This exercise uses Census data from the 2012 American Communities Survey made available through the Diversity and Disparities Project.

dd.URL <- "https://raw.githubusercontent.com/DS4PS/cpp-529-master/master/data/data-dictionary.csv"
data.dictionary <- read.csv( dd.URL, stringsAsFactors=F ) 
data.dictionary %>% pander()

LABEL	VARIABLE
tractid	GEOID
pnhwht12	Percent white, non-Hispanic
pnhblk12	Percent black, non-Hispanic
phisp12	Percent Hispanic
pntv12	Percent Native American race
pfb12	Percent foreign born
polang12	Percent speaking other language at home, age 5 plus
phs12	Percent with high school degree or less
pcol12	Percent with 4-year college degree or more
punemp12	Percent unemployed
pflabf12	Percent female labor force participation
pprof12	Percent professional employees
pmanuf12	Percent manufacturing employees
pvet12	Percent veteran
psemp12	Percent self-employed
hinc12	Median HH income, total
incpc12	Per capita income
ppov12	Percent in poverty, total
pown12	Percent owner-occupied units
pvac12	Percent vacant units
pmulti12	Percent multi-family units
mrent12	Median rent
mhmval12	Median home value
p30old12	Percent structures more than 30 years old
p10yrs12	Percent HH in neighborhood 10 years or less
p18und12	Percent 17 and under, total
p60up12	Percent 60 and older, total
p75up12	Percent 75 and older, total
pmar12	Percent currently married, not separated
pwds12	Percent widowed, divorced and separated
pfhh12	Percent female-headed families with children

Step 4: Transform the Shapefile into A Dorling Cartogram

# convert sf map object to an sp version

sd.sp <- as_Spatial( sdp )

class( sd.sp )

## [1] "SpatialPolygonsDataFrame"
## attr(,"package")
## [1] "sp"

## [1] "SpatialPolygonsDataFrame"
## attr(,"package")
## [1] "sp"
plot( sd.sp )

# project map and remove empty tracts
sd.sp <- spTransform( sd.sp, CRS("+init=epsg:3395"))
sd.sp <- sd.sp[ sd.sp$POP != 0 & (! is.na( sd.sp$POP )) , ]

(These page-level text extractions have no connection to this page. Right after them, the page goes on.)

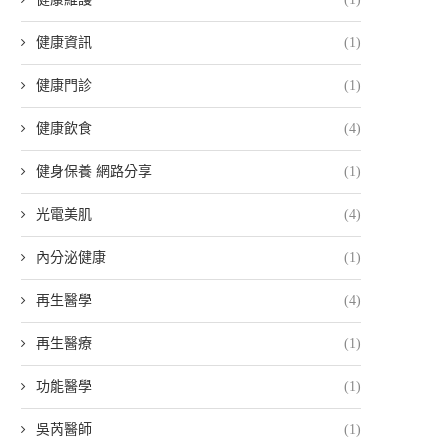
健康資訊
(1)
健康門診
(1)
健康飲食
(4)
健身保養 網路分享
(1)
光電美肌
(4)
內分泌健康
(1)
再生醫學
(4)
再生醫療
(1)
功能醫學
(1)
吳芮醫師
(1)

# convert census tract polygons to dorling cartogram
# no idea why k=0.03 works, but it does - default is k=5
sd.sp$pop.w <- sd.sp$POP / 9000 # max(msp.sp$POP)   # standardizes it to max of 1.5
sd_dorling <- cartogram_dorling( x=sd.sp, weight="pop.w", k=0.05 )
plot( sd_dorling )
axis(side=2)

tm_shape( sd_dorling ) + 
  tm_polygons( size="POP", col="hinc12", n=7, style="quantile", palette="Spectral" )

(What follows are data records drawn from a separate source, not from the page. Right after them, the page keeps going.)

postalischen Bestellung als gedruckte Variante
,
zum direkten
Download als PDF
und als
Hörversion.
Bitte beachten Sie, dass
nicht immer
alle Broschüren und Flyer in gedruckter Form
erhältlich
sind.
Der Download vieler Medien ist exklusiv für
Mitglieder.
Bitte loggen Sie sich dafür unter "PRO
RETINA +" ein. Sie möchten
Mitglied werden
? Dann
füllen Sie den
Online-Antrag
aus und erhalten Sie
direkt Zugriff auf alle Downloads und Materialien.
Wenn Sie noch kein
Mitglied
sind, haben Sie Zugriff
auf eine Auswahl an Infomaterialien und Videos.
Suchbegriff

Use a bounding box: improve the aestetics.

# user-defined bounding box to move slocer to subjects 
bb <- st_bbox( c( xmin =  -14000000, xmax = -13000000, 
                  ymax = 5165123, ymin = 4156123 ), 
                  crs = st_crs("+init=epsg:3395"))

tm_shape( sd_dorling, bbox = bb) + 
  tm_polygons( col="hinc12", n=10, style="quantile", palette="Spectral" ) +
  tm_layout( "Dorling Cartogram", title.position=c("right","top") )

Clustering

We will use the same set of variables as last week. The data is transformed into z-score so that they are all on similar scales.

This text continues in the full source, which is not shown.